§ **Your objective**
Note the line containing "كيفية تنزيل ملف utorrent في idm"; from it through the last line below, give only those lines again, exactly, both ends included, skipping pictures.

§ **Dataset records**

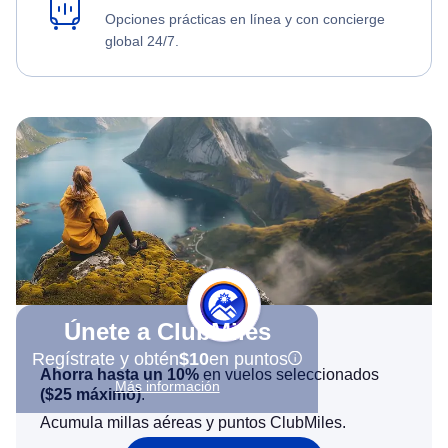
Opciones prácticas en línea y con concierge
global 24/7.
Únete a ClubMiles
Regístrate y obtén
$10
en puntos
Ahorra hasta un 10%
en vuelos seleccionados
Más información
(
$25
máximo)
.
Acumula millas aéreas y puntos ClubMiles.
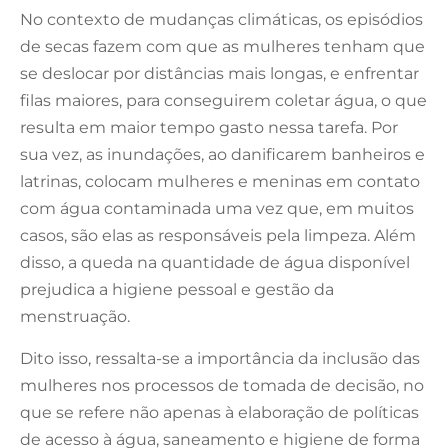
No contexto de mudanças climáticas, os episódios
de secas fazem com que as mulheres tenham que
se deslocar por distâncias mais longas, e enfrentar
filas maiores, para conseguirem coletar água, o que
resulta em maior tempo gasto nessa tarefa. Por
sua vez, as inundações, ao danificarem banheiros e
latrinas, colocam mulheres e meninas em contato
com água contaminada uma vez que, em muitos
casos, são elas as responsáveis pela limpeza. Além
disso, a queda na quantidade de água disponível
prejudica a higiene pessoal e gestão da
menstruação.
Dito isso, ressalta-se a importância da inclusão das
mulheres nos processos de tomada de decisão, no
que se refere não apenas à elaboração de políticas
de acesso à água, saneamento e higiene de forma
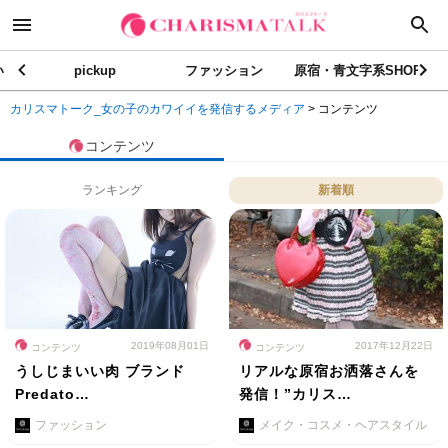
い
pickup
ファッション
原宿・青文字系SHOP
カリスマトーク_女の子のカワイイを発信するメディア
>
コンテンツ
コンテンツ
ランキング
新着順
2019年08月01日
2017年12月22日
コンテンツ
コンテンツ
うしじまいい肉 ブランド
リアルな原宿お洒落さんを
Predato…
発信！”カリス…
ファッション
メイク・コスメ・ヘアスタイル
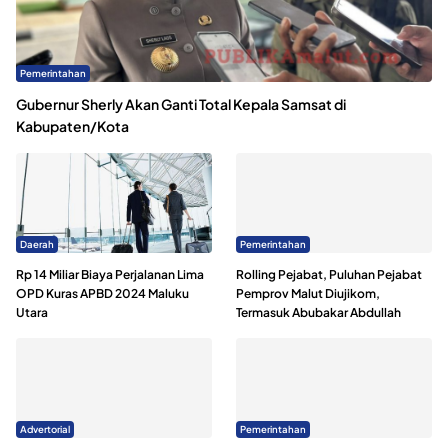
Pemerintahan
Gubernur Sherly Akan Ganti Total Kepala Samsat di
Kabupaten/Kota
Daerah
Pemerintahan
Rp 14 Miliar Biaya Perjalanan Lima
Rolling Pejabat, Puluhan Pejabat
OPD Kuras APBD 2024 Maluku
Pemprov Malut Diujikom,
Utara
Termasuk Abubakar Abdullah
Advertorial
Pemerintahan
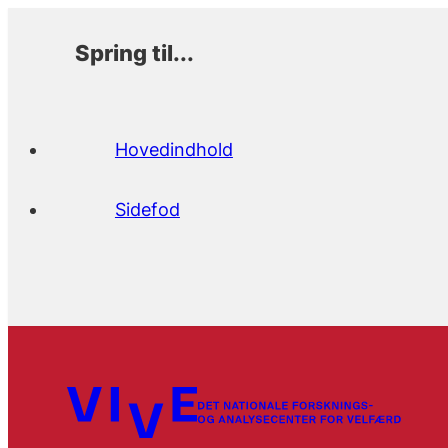
Spring til...
Hovedindhold
Sidefod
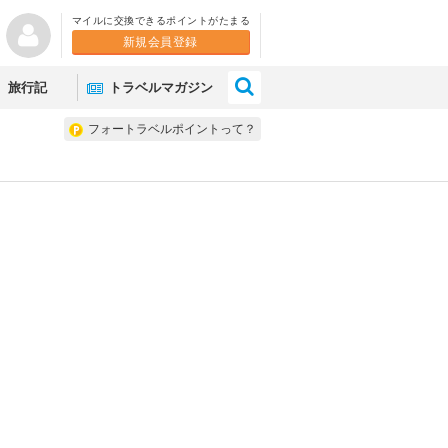
マイルに交換できるポイントがたまる
新規会員登録
×
旅行記
トラベルマガジン
フォートラベルポイントって？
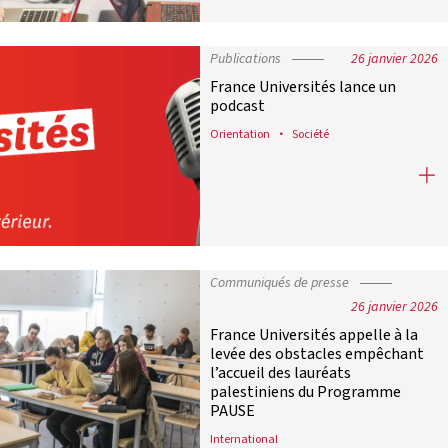
Publications
26 janvier 2026
France Universités lance un
podcast
Orientation
Société
France Universités lance un podcas
Communiqués de presse
26 janvier 2026
France Universités appelle à la
levée des obstacles empêchant
l’accueil des lauréats
palestiniens du Programme
PAUSE
International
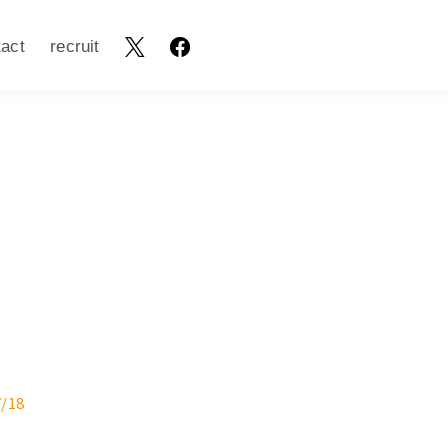
tact
recruit
/18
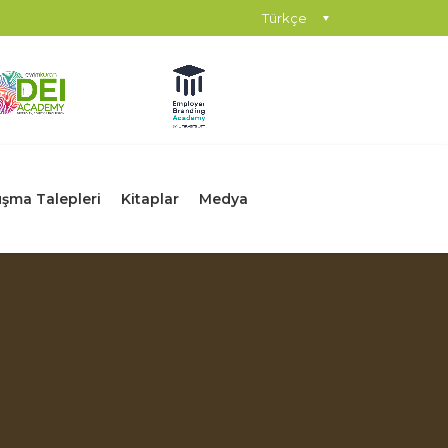
Türkçe
şma Talepleri
Kitaplar
Medya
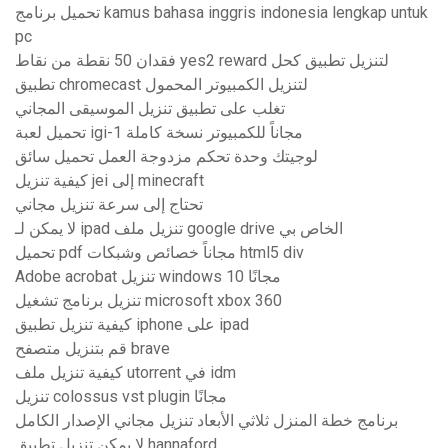
تحميل برنامج kamus bahasa inggris indonesia lengkap untuk
pc
فقدان 50 نقطة من نقاط yes2 reward لتنزيل تطبيق كحل
تطبيق chromecast لتنزيل الكمبيوتر المحمول
تغلب على تطبيق تنزيل الموسيقى المجاني
تحميل لعبة igi-1 مجاناً للكمبيوتر نسخة كاملة
لوجيتك وحدة تحكم مزدوجة العمل تحميل سائق
كيفية تنزيل jei إلى minecraft
تحتاج إلى سرعة تنزيل مجاني
لا يمكن لـ ipad تنزيل ملف google drive الخاص بي
تحميل pdf مجاناً خصائص وشبكات html5 div
Adobe acrobat تنزيل windows 10 مجانًا
تنزيل برنامج تشغيل microsoft xbox 360
كيفية تنزيل تطبيق iphone على ipad
قم بتنزيل متصفح brave
كيفية تنزيل ملف utorrent في idm
تنزيل colossus vst plugin مجانًا
برنامج خطة المنزل ثلاثي الأبعاد تنزيل مجاني الإصدار الكامل
لا يمكن تنزيل تطبيق hannaford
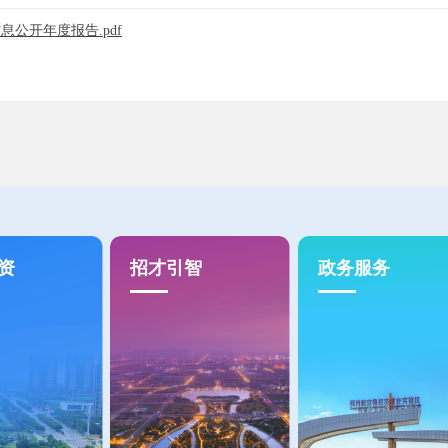
公开年度报告.pdf
资
招才引智
政务服务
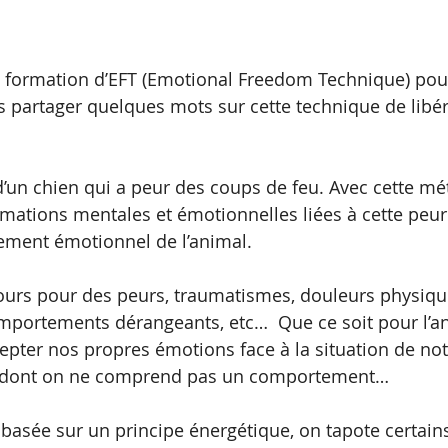
ne formation d’EFT (Emotional Freedom Technique) pou
us partager quelques mots sur cette technique de libér
’un chien qui a peur des coups de feu. Avec cette mé
mations mentales et émotionnelles liées à cette peur.
ement émotionnel de l’animal.
ours pour des peurs, traumatismes, douleurs physiqu
comportements dérangeants, etc…  Que ce soit pour l’a
cepter nos propres émotions face à la situation de not
e, dont on ne comprend pas un comportement…
 basée sur un principe énergétique, on tapote certain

§ **Finished task**
كيفية تنزيل ملف utorrent في idm
تنزيل colossus vst plugin مجانًا
برنامج خطة المنزل ثلاثي الأبعاد تنزيل مجاني الإصدار الكامل
لا يمكن تنزيل تطبيق hannaford
公开年度报告.pdf
资
招才引智
政务服务
ne formation d’EFT (Emotional Freedom Technique) pou
us partager quelques mots sur cette technique de libér
’un chien qui a peur des coups de feu. Avec cette mé
mations mentales et émotionnelles liées à cette peur.
ement émotionnel de l’animal.
ours pour des peurs, traumatismes, douleurs physiqu
comportements dérangeants, etc…  Que ce soit pour l’a
cepter nos propres émotions face à la situation de not
e, dont on ne comprend pas un comportement…
 basée sur un principe énergétique, on tapote certain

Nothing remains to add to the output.